Scientists have discovered that there are two genetic strains of head lice, the first of which has a long history of infesting human hosts. These two louse types were found on early humans around one million years ago, and have continued to infest human hosts even today. The first strain infested Homo erectus, and the second was able to jump from that species to Homo sapiens. Because the two lice strains share a common ancestor, researchers believe that lice can shed important insights into the evolution of human species.
Although head lice have many different characteristics, their genetic makeup is very similar. Hence, head lice are often spread through contact with people who have lice. Some circumstances that encourage lice transmission are sharing a small living space or having multiple infested people. Fortunately, there are some things you can do to reduce the spread of head lice.

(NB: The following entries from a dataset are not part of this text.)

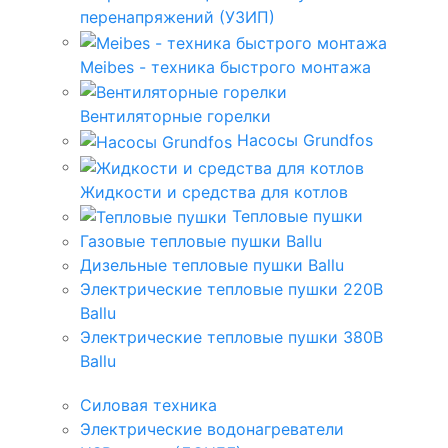
перенапряжений (УЗИП)
Meibes - техника быстрого монтажа
Вентиляторные горелки
Насосы Grundfos
Жидкости и средства для котлов
Тепловые пушки
Газовые тепловые пушки Ballu
Дизельные тепловые пушки Ballu
Электрические тепловые пушки 220В
Ballu
Электрические тепловые пушки 380В
Ballu
Силовая техника
Электрические водонагреватели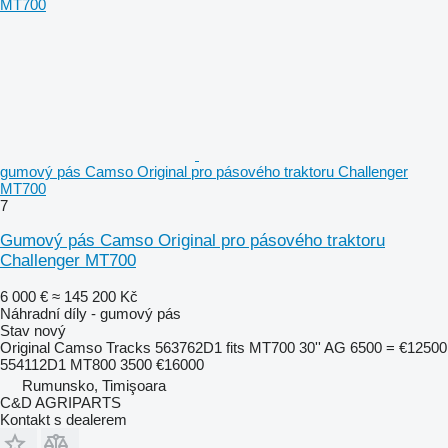
gumový pás Camso Original pro pásového traktoru Challenger
MT700
7
Gumový pás Camso Original pro pásového traktoru
Challenger MT700
6 000 €
≈ 145 200 Kč
Náhradní díly - gumový pás
Stav
nový
Original Camso Tracks 563762D1 fits MT700 30'' AG 6500 = €12500
554112D1 MT800 3500 €16000
Rumunsko, Timişoara
C&D AGRIPARTS
Kontakt s dealerem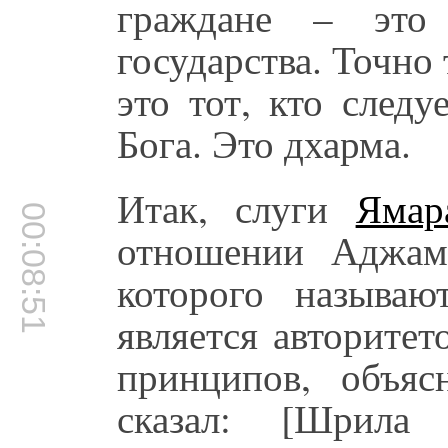
граждане – это 
государства. Точно
это тот, кто следу
Бога. Это дхарма.
Итак, слуги
Ямар
00:08:51
отношении Аджам
которого называ
является авторите
принципов, объяс
сказал: [Шрила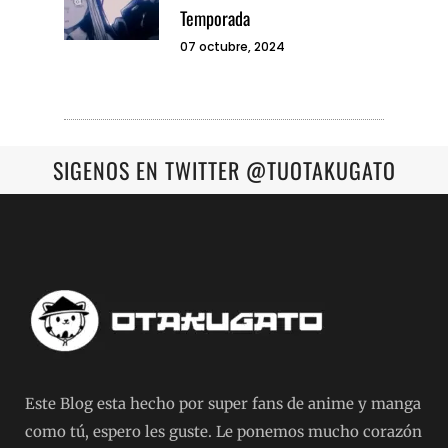
Temporada
07 octubre, 2024
SIGENOS EN TWITTER @TUOTAKUGATO
Este Blog esta hecho por super fans de anime y manga
como tú, espero les guste. Le ponemos mucho corazón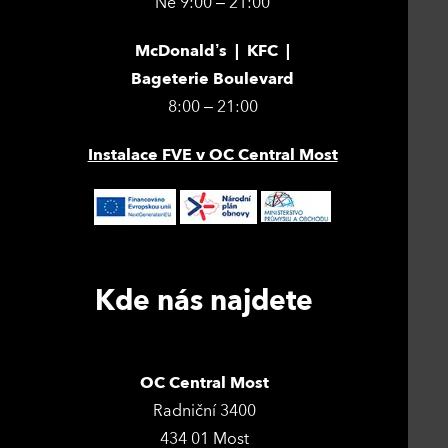
Ne 9:00 – 21:00
McDonald’s | KFC |
Bageterie Boulevard
8:00 – 21:00
Instalace FVE v OC Central Most
Kde nás najdete
OC Central Most
Radniční 3400
434 01 Most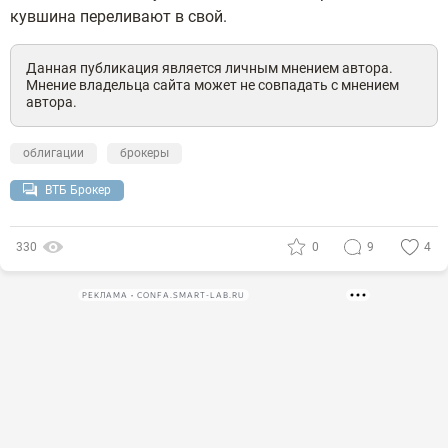
кувшина переливают в свой.
Данная публикация является личным мнением автора.
Мнение владельца сайта может не совпадать с мнением
автора.
облигации
брокеры
ВТБ Брокер
330
0
9
4
РЕКЛАМА • CONFA.SMART-LAB.RU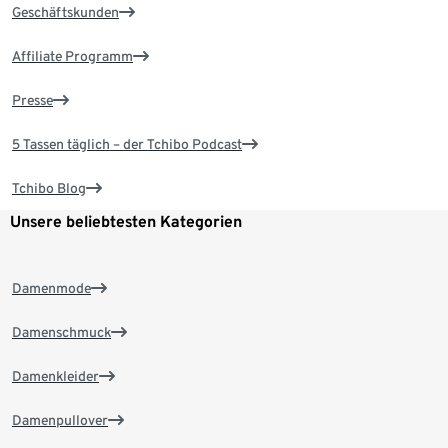
Geschäftskunden
Affiliate Programm
Presse
5 Tassen täglich – der Tchibo Podcast
Tchibo Blog
Unsere beliebtesten Kategorien
Damenmode
Damenschmuck
Damenkleider
Damenpullover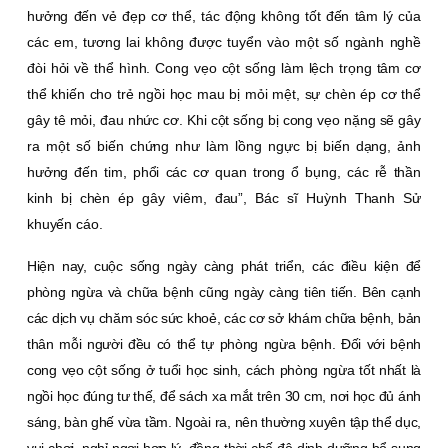
hưởng đến vẻ đẹp cơ thể, tác động không tốt đến tâm lý của
các em, tương lai không được tuyển vào một số ngành nghề
đòi hỏi về thể hình. Cong vẹo cột sống làm lệch trọng tâm cơ
thể khiến cho trẻ ngồi học mau bị mỏi mệt, sự chèn ép cơ thể
gây tê mỏi, đau nhức cơ. Khi cột sống bị cong vẹo nặng sẽ gây
ra một số biến chứng như làm lồng ngực bị biến dạng, ảnh
hưởng đến tim, phổi các cơ quan trong ổ bụng, các rễ thần
kinh bị chèn ép gây viêm, đau”, Bác sĩ Huỳnh Thanh Sử
khuyến cáo.
Hiện nay, cuộc sống ngày càng phát triển, các điều kiện để
phòng ngừa và chữa bệnh cũng ngày càng tiên tiến. Bên cạnh
các dịch vụ chăm sóc sức khoẻ, các cơ sở khám chữa bệnh, bản
thân mỗi người đều có thể tự phòng ngừa bệnh. Ðối với bệnh
cong vẹo cột sống ở tuổi học sinh, cách phòng ngừa tốt nhất là
ngồi học đúng tư thế, để sách xa mắt trên 30 cm, nơi học đủ ánh
sáng, bàn ghế vừa tầm. Ngoài ra, nên thường xuyên tập thể dục,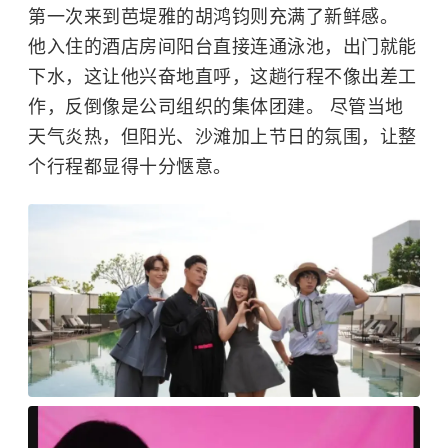
第一次来到芭堤雅的胡鸿钧则充满了新鲜感。
他入住的酒店房间阳台直接连通泳池，出门就能
下水，这让他兴奋地直呼，这趟行程不像出差工
作，反倒像是公司组织的集体团建。 尽管当地
天气炎热，但阳光、沙滩加上节日的氛围，让整
个行程都显得十分惬意。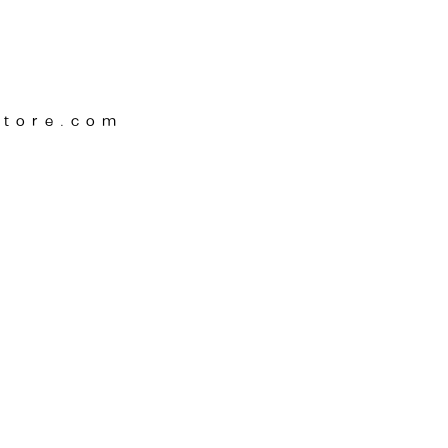
Store.com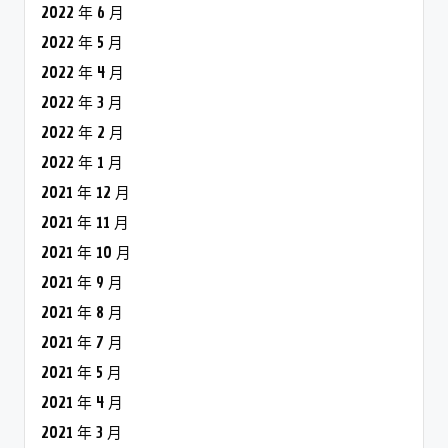
2022 年 6 月
2022 年 5 月
2022 年 4 月
2022 年 3 月
2022 年 2 月
2022 年 1 月
2021 年 12 月
2021 年 11 月
2021 年 10 月
2021 年 9 月
2021 年 8 月
2021 年 7 月
2021 年 5 月
2021 年 4 月
2021 年 3 月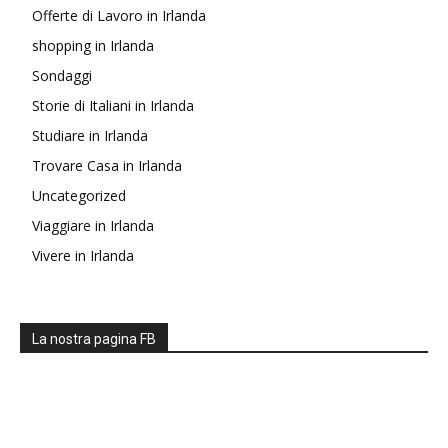
Offerte di Lavoro in Irlanda
shopping in Irlanda
Sondaggi
Storie di Italiani in Irlanda
Studiare in Irlanda
Trovare Casa in Irlanda
Uncategorized
Viaggiare in Irlanda
Vivere in Irlanda
La nostra pagina FB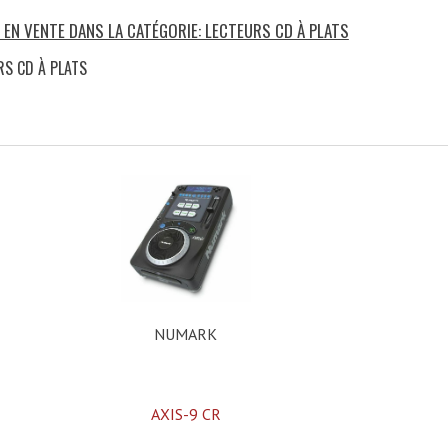
 EN VENTE DANS LA CATÉGORIE: LECTEURS CD À PLATS
RS CD À PLATS
)
NUMARK
AXIS-9 CR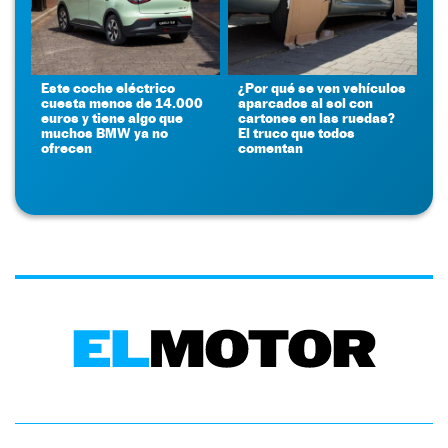
Este coche eléctrico
¿Por qué se ven vehículos
cuesta menos de 14.000
aparcados al sol con
euros y tiene algo que
cartones en las ruedas?
muchos BMW ya no
El truco que todos
ofrecen
comentan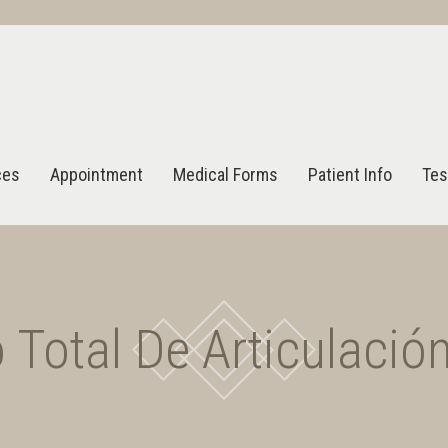
ces
Appointment
Medical Forms
Patient Info
Tes
Total De Articulación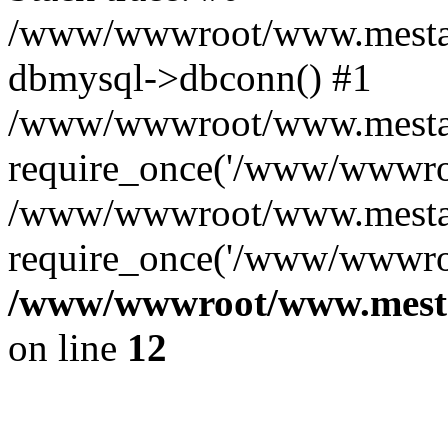
/www/wwwroot/www.mestae
dbmysql->dbconn() #1
/www/wwwroot/www.mestaek
require_once('/www/wwwroo
/www/wwwroot/www.mestaek
require_once('/www/wwwroo
/www/wwwroot/www.mestae
on line
12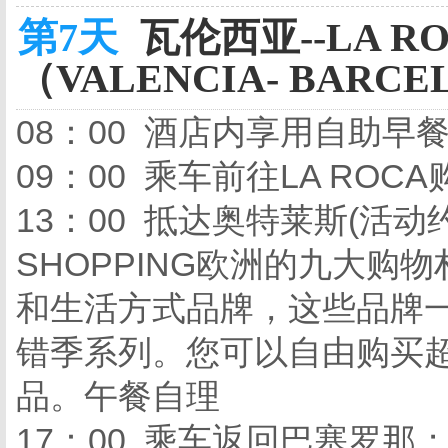
第7天
瓦伦西亚--LA R
（VALENCIA- BARCE
08：00 酒店内享用自助早
09：00 乘车前往LA ROC
13：00 抵达奥特莱斯(活动约
SHOPPING欧洲的九大
和生活方式品牌，这些品牌
错季系列。您可以自由购买
品。午餐自理
17：00 乘车返回巴塞罗那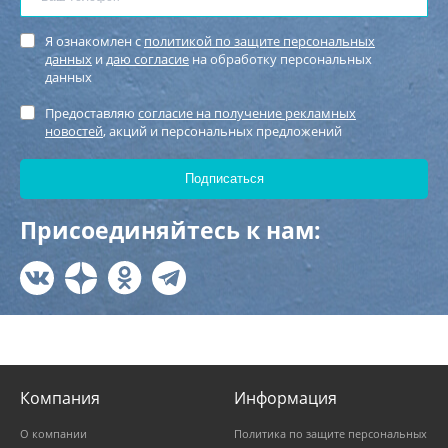
Я ознакомлен с
политикой по защите персональных
данных
и
даю согласие
на обработку персональных
данных
Предоставляю
согласие на получение рекламных
новостей
, акций и персональных предложений
Присоединяйтесь к нам:
Компания
Информация
О компании
Политика по защите персональных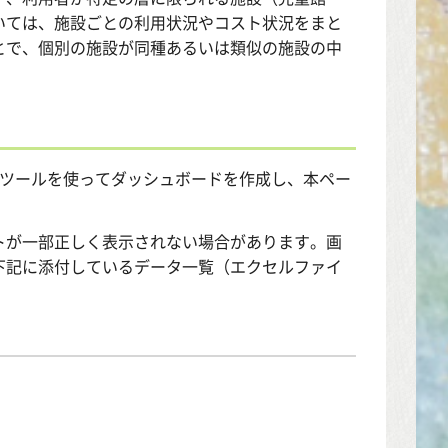
いては、施設ごとの利用状況やコスト状況をまと
とで、個別の施設が同種あるいは類似の施設の中
化ツールを使ってダッシュボードを作成し、本ペー
トが一部正しく表示されない場合があります。画
下記に添付しているデータ一覧（エクセルファイ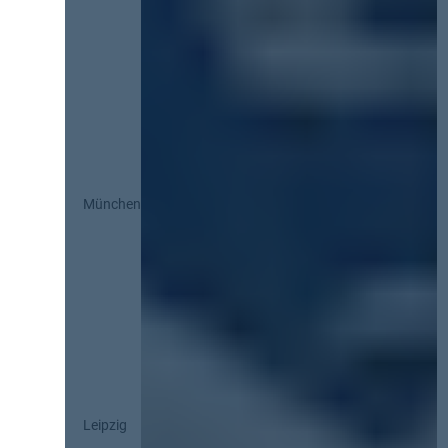
München
Leipzig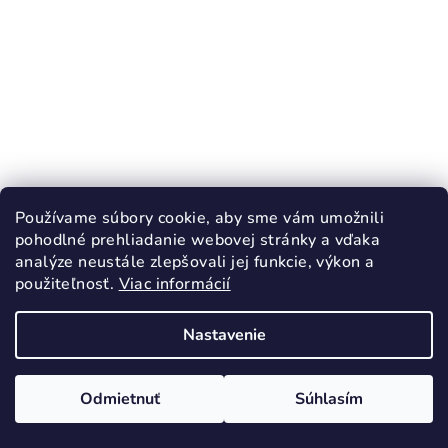
Používame súbory cookie, aby sme vám umožnili
pohodlné prehliadanie webovej stránky a vďaka
KÓD:
916/27
analýze neustále zlepšovali jej funkcie, výkon a
RAK celoročné topánky MISKA
použiteľnosť.
Viac informácií
51,90 €
Nastavenie
27
28
Skladom
Odmietnuť
Súhlasím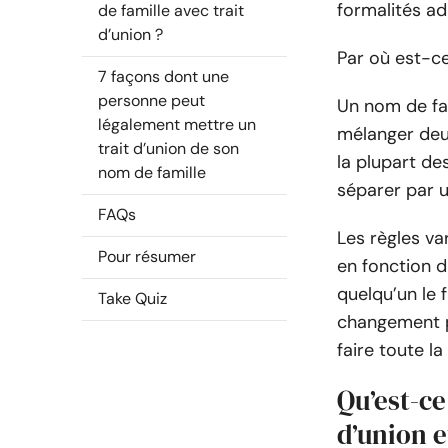
formalités ad
de famille avec trait
d’union ?
Par où est-c
7 façons dont une
personne peut
Un nom de fam
légalement mettre un
mélanger deu
trait d’union de son
la plupart des
nom de famille
séparer par u
FAQs
Les règles va
Pour résumer
en fonction d
quelqu’un le 
Take Quiz
changement p
faire toute la
Qu’est-ce
d’union e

The main difference between head lice and body lice is their distribution. The former remain on the scalp, while the latter have developed claws and are able to grab clothing fibers. The two lice are also spread through close personal contact. In order to transfer the infection, a non-infected person must come into head-to-head contact with an infested person. You should avoid sharing personal items with other people, as this will further spread the infection.
The second major difference between these two species of lice is the temperature of the air that the louse lives in. Unless the host is removed from the area where they reside, the lice are not likely to survive. In addition to the temperature, humidity is also an important factor for the survival of head lice. The optimal humidity for lice is 70-90 percent.